The dramas of Daniel are probably some of those that Judas had scholars collect in preparation for Hanukkah (2 Macc 2:13-14). The canonizers did not classify these documents with the prophets, probably because they were not considered prophecies. They are not tracts for hard times, but dramas that are success stories for celebration, In these the heroes prosper and the enemies are destroyed.
The dramas of Daniel do not at all reflect a pessimistic people under persecution, biting their fingernails and hoping against all hope that they would some day be delivered. They dramatize, rather, a bitter struggle which was over, an end that had already taken place, and victory that was celebrated.
In addition to the intertexts, Dr.
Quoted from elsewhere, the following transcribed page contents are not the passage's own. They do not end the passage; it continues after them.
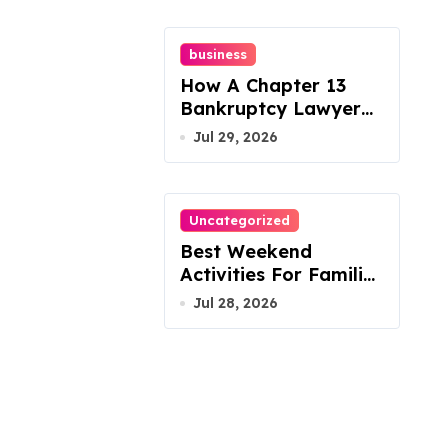
business
How A Chapter 13
Bankruptcy Lawyer
In Austin Handles
Jul 29, 2026
Mortgage Arrears
Uncategorized
Best Weekend
Activities For Families
In Manassas VA,
Jul 28, 2026
20110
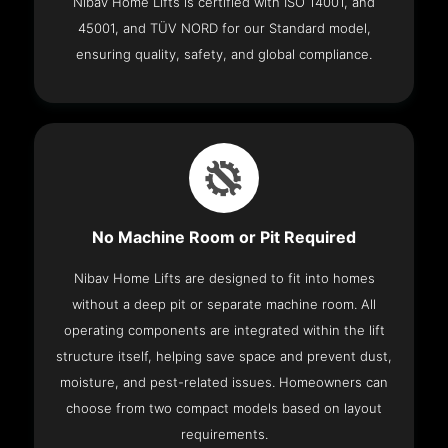
Nibav Home Lifts is certified with ISO 14001, and
45001, and TÜV NORD for our Standard model,
ensuring quality, safety, and global compliance.
No Machine Room or Pit Required
Nibav Home Lifts are designed to fit into homes
without a deep pit or separate machine room. All
operating components are integrated within the lift
structure itself, helping save space and prevent dust,
moisture, and pest-related issues. Homeowners can
choose from two compact models based on layout
requirements.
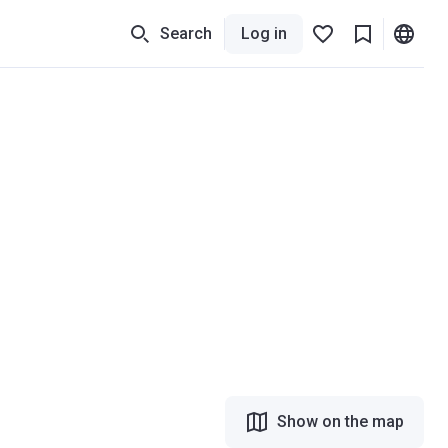
Search
Log in
Show on the map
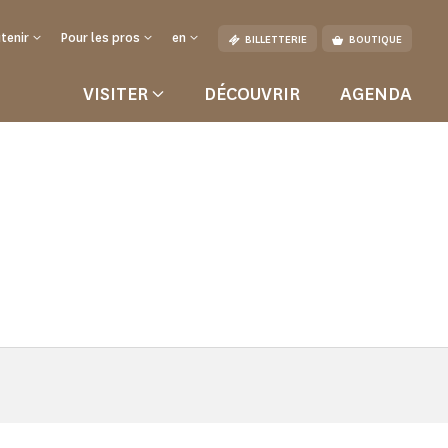
tenir
Pour les pros
en
BILLETTERIE
BOUTIQUE
VISITER
DÉCOUVRIR
AGENDA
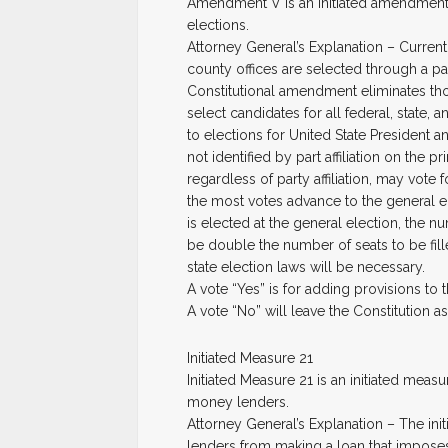
Amendment V is an initiated amendment t
elections.
Attorney General’s Explanation – Currentl
county offices are selected through a par
Constitutional amendment eliminates th
select candidates for all federal, state
to elections for United State President
not identified by part affiliation on the p
regardless of party affiliation, may vote
the most votes advance to the general e
is elected at the general election, the n
be double the number of seats to be fill
state election laws will be necessary.
A vote “Yes” is for adding provisions to 
A vote “No” will leave the Constitution as i
Initiated Measure 21
Initiated Measure 21 is an initiated mea
money lenders.
Attorney General’s Explanation – The ini
lenders from making a loan that imposes 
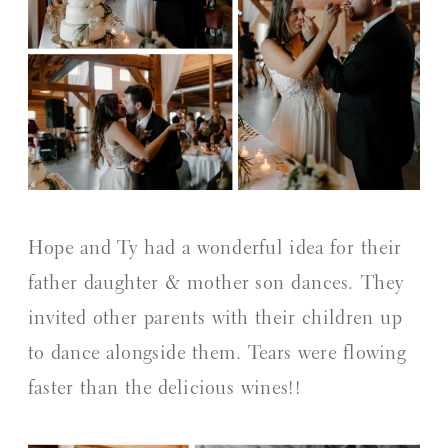
Hope and Ty had a wonderful idea for their
father daughter & mother son dances. They
invited other parents with their children up
to dance alongside them. Tears were flowing
faster than the delicious wines!!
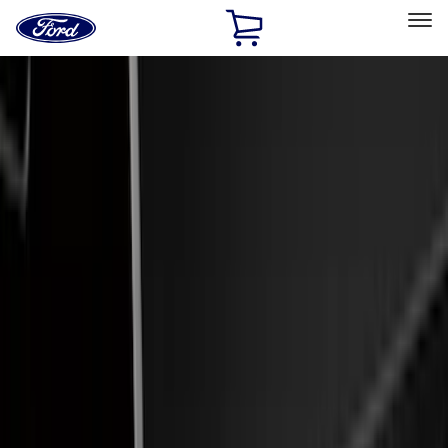
Ford
Home
Page
Skip To Content
Select Vehicle
Ford Rewards
Learn more
Home
Accessories
Electronics
Electronics
Lamps, Lights and Treatments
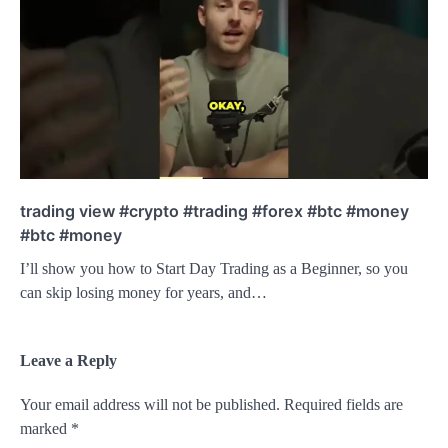
trading view #crypto #trading #forex #btc #money
#btc #money
I’ll show you how to Start Day Trading as a Beginner, so you
can skip losing money for years, and…
Leave a Reply
Your email address will not be published.
Required fields are
marked
*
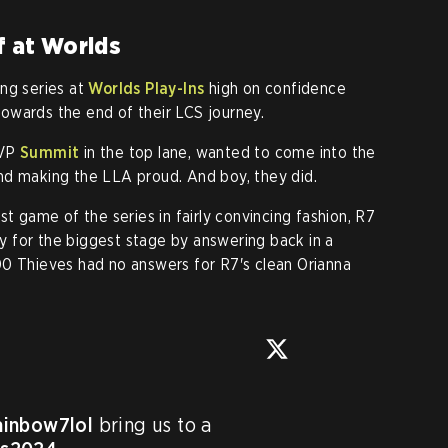
f at Worlds
ng series at
Worlds Play-Ins
high on confidence
owards the end of their LCS journey.
MVP
Summit
in the top lane, wanted to come into the
nd making the LLA proud. And boy, they did.
st game of the series in fairly convincing fashion, R7
 for the biggest stage by answering back in a
00 Thieves had no answers for R7's clean Orianna
inbow7lol
 bring us to a 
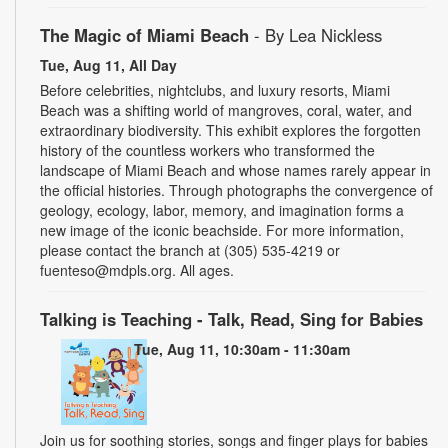
The Magic of Miami Beach
- By Lea Nickless
Tue, Aug 11, All Day
Before celebrities, nightclubs, and luxury resorts, Miami
Beach was a shifting world of mangroves, coral, water, and
extraordinary biodiversity. This exhibit explores the forgotten
history of the countless workers who transformed the
landscape of Miami Beach and whose names rarely appear in
the official histories. Through photographs the convergence of
geology, ecology, labor, memory, and imagination forms a
new image of the iconic beachside. For more information,
please contact the branch at (305) 535-4219 or
fuenteso@mdpls.org. All ages.
Talking is Teaching - Talk, Read, Sing for Babies
Tue, Aug 11, 10:30am - 11:30am
Join us for soothing stories, songs and finger plays for babies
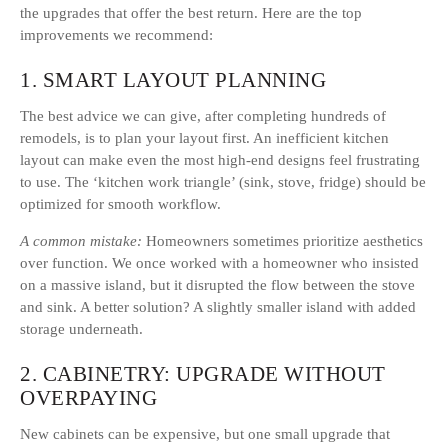
the upgrades that offer the best return. Here are the top
improvements we recommend:
1. SMART LAYOUT PLANNING
The best advice we can give, after completing hundreds of
remodels, is to plan your layout first. An inefficient kitchen
layout can make even the most high-end designs feel frustrating
to use. The ‘kitchen work triangle’ (sink, stove, fridge) should be
optimized for smooth workflow.
A common mistake:
Homeowners sometimes prioritize aesthetics
over function. We once worked with a homeowner who insisted
on a massive island, but it disrupted the flow between the stove
and sink. A better solution? A slightly smaller island with added
storage underneath.
2. CABINETRY: UPGRADE WITHOUT
OVERPAYING
New cabinets can be expensive, but one small upgrade that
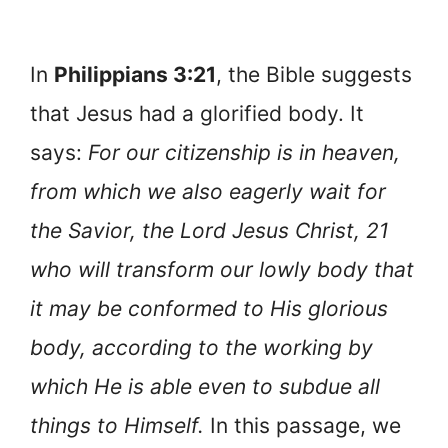
In
Philippians 3:21
, the Bible suggests
that Jesus had a glorified body. It
says:
For our citizenship is in heaven,
from which we also eagerly wait for
the Savior, the Lord Jesus Christ, 21
who will transform our lowly body that
it may be conformed to His glorious
body, according to the working by
which He is able even to subdue all
things to Himself.
In this passage, we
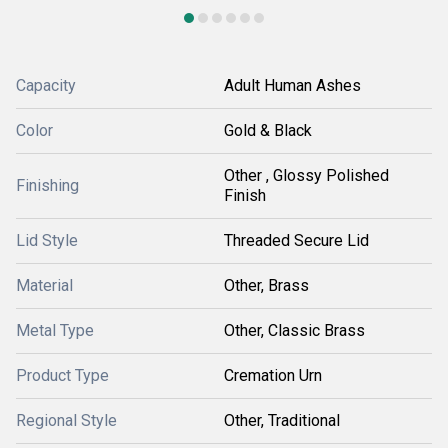
Capacity
Adult Human Ashes
Color
Gold & Black
Other , Glossy Polished
Finishing
Finish
Lid Style
Threaded Secure Lid
Material
Other, Brass
Metal Type
Other, Classic Brass
Product Type
Cremation Urn
Regional Style
Other, Traditional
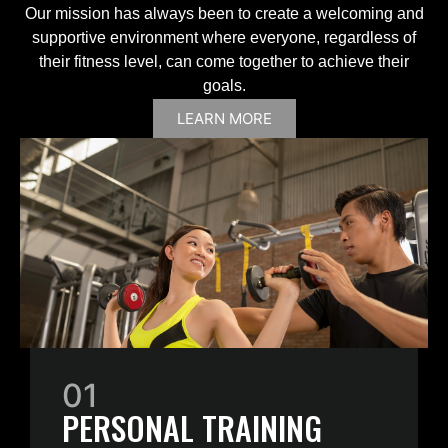
Our mission has always been to create a welcoming and
supportive environment where everyone, regardless of
their fitness level, can come together to achieve their
goals.
LEARN MORE
01
PERSONAL TRAINING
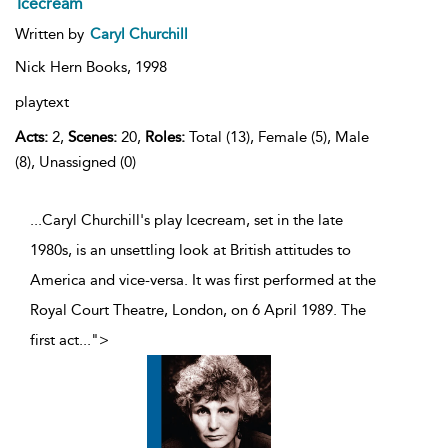
Icecream
Written by
Caryl Churchill
Nick Hern Books,
1998
playtext
Acts:
2,
Scenes:
20,
Roles:
Total (13), Female (5), Male
(8), Unassigned (0)
...Caryl Churchill's play Icecream, set in the late
1980s, is an unsettling look at British attitudes to
America and vice-versa. It was first performed at the
Royal Court Theatre, London, on 6 April 1989. The
first act
...
">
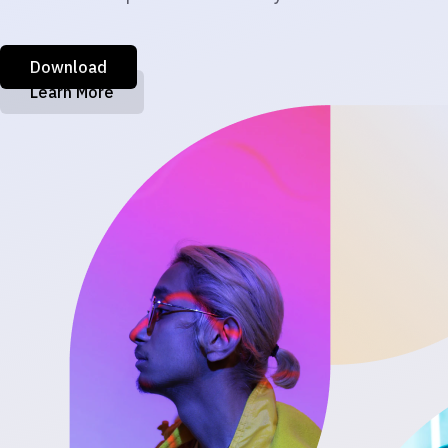
Download
Learn More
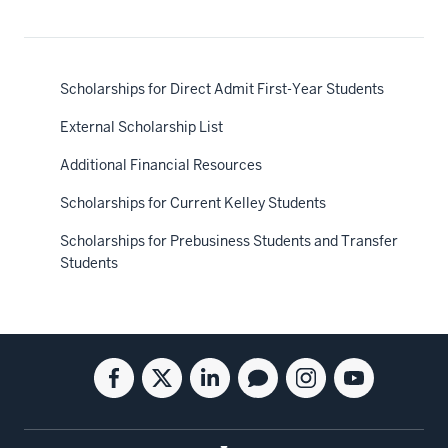
Scholarships for Direct Admit First-Year Students
External Scholarship List
Additional Financial Resources
Scholarships for Current Kelley Students
Scholarships for Prebusiness Students and Transfer
Students
Social
Facebook
Twitter
Linkedin
Blog
Instagram
Youtube
media
for
for
for
for
for
for
the
the
the
the
the
the
Kelley
Kelley
Kelley
Kelley
Kelley
Kelley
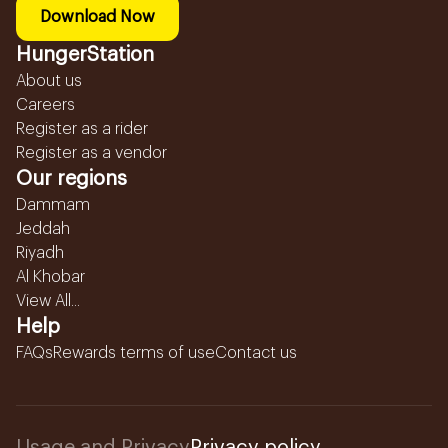
Download Now
HungerStation
About us
Careers
Register as a rider
Register as a vendor
Our regions
Dammam
Jeddah
Riyadh
Al Khobar
View All...
Help
FAQs
Rewards terms of use
Contact us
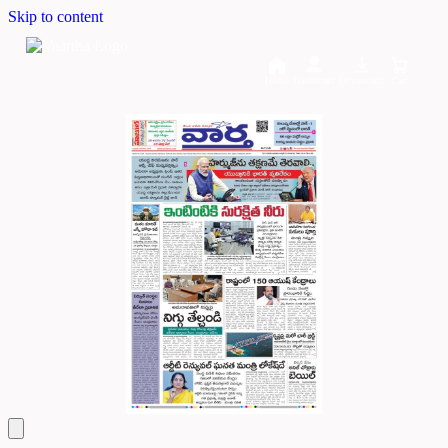
Skip to content
Home
Dashboard
Downloads
Cart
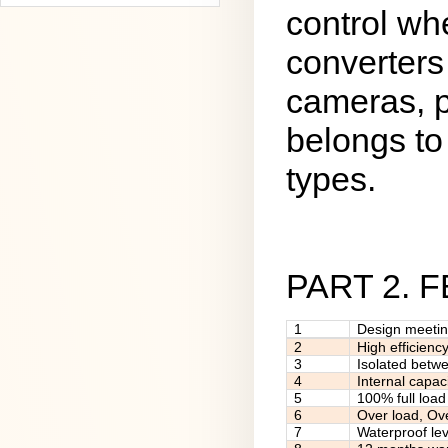
control wh
converters
cameras, p
belongs to 
types.
PART 2. 
1
Design meeti
2
High efficienc
3
Isolated betw
4
Internal capac
5
100% full load
6
Over load, Ov
7
Waterproof lev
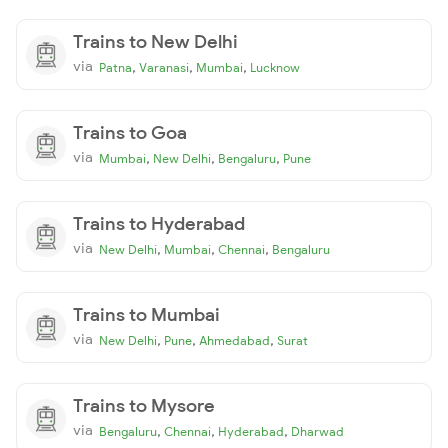
Trains to New Delhi
via
,
,
,
Patna
Varanasi
Mumbai
Lucknow
Trains to Goa
via
,
,
,
Mumbai
New Delhi
Bengaluru
Pune
Trains to Hyderabad
via
,
,
,
New Delhi
Mumbai
Chennai
Bengaluru
Trains to Mumbai
via
,
,
,
New Delhi
Pune
Ahmedabad
Surat
Trains to Mysore
via
,
,
,
Bengaluru
Chennai
Hyderabad
Dharwad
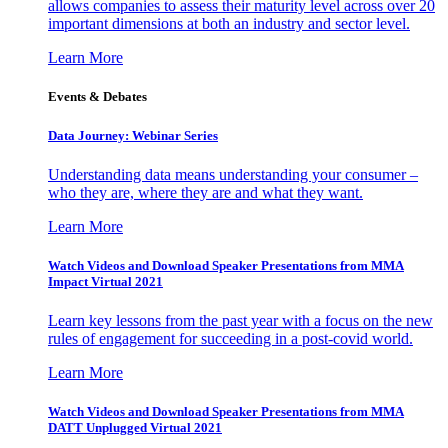
allows companies to assess their maturity level across over 20
important dimensions at both an industry and sector level.
Learn More
Events & Debates
Data Journey: Webinar Series
Understanding data means understanding your consumer –
who they are, where they are and what they want.
Learn More
Watch Videos and Download Speaker Presentations from MMA
Impact Virtual 2021
Learn key lessons from the past year with a focus on the new
rules of engagement for succeeding in a post-covid world.
Learn More
Watch Videos and Download Speaker Presentations from MMA
DATT Unplugged Virtual 2021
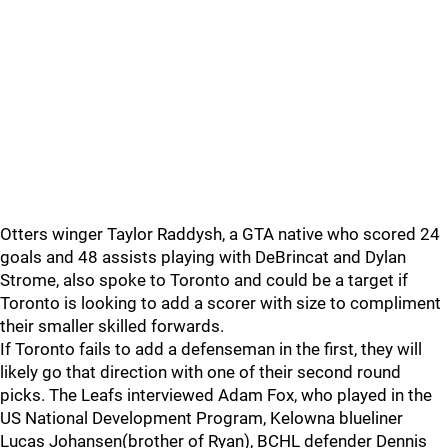
Otters winger Taylor Raddysh, a GTA native who scored 24
goals and 48 assists playing with DeBrincat and Dylan
Strome, also spoke to Toronto and could be a target if
Toronto is looking to add a scorer with size to compliment
their smaller skilled forwards.
If Toronto fails to add a defenseman in the first, they will
likely go that direction with one of their second round
picks. The Leafs interviewed Adam Fox, who played in the
US National Development Program, Kelowna blueliner
Lucas Johansen(brother of Ryan), BCHL defender Dennis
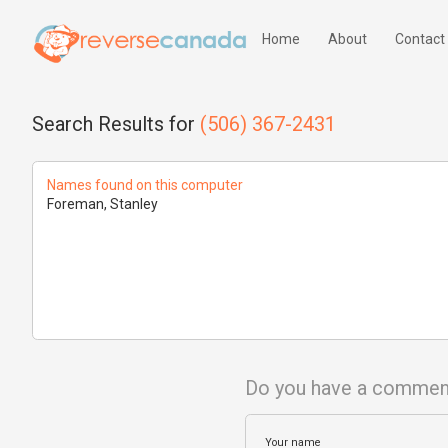
Home
About
Contact
Search Results for
(506) 367-2431
Names found on this computer
Foreman, Stanley
Do you have a commen
Your name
Buchanan has made his case by recognizing the unity of Daniel 7, observing the two variant passages in Daniel 11, and relating the texts appropriately to the history of Hasmonean times.
“The beginning of the Mellen Biblical Commentary on the intertextual exegesis of Jewish and Christian Bibles represents a momentous event in the history of exegesis. With Buchanan’s commentary on Daniel the method of intertextual biblical exegesis must be considered as a programmatic addition to the established methods of biblical exegesis. By fully identifying passages in the biblical books which represent adaptations from former books or texts, the method adds another solid entry to our study o the confluence of old and new in the ongoing new literary creations of the biblical authors.
This commentary on Daniel follows scholarly organization. Presented are the texts in the biblical languages, information about technical details, the texts in English, the extensive commentary proper, and conclusions.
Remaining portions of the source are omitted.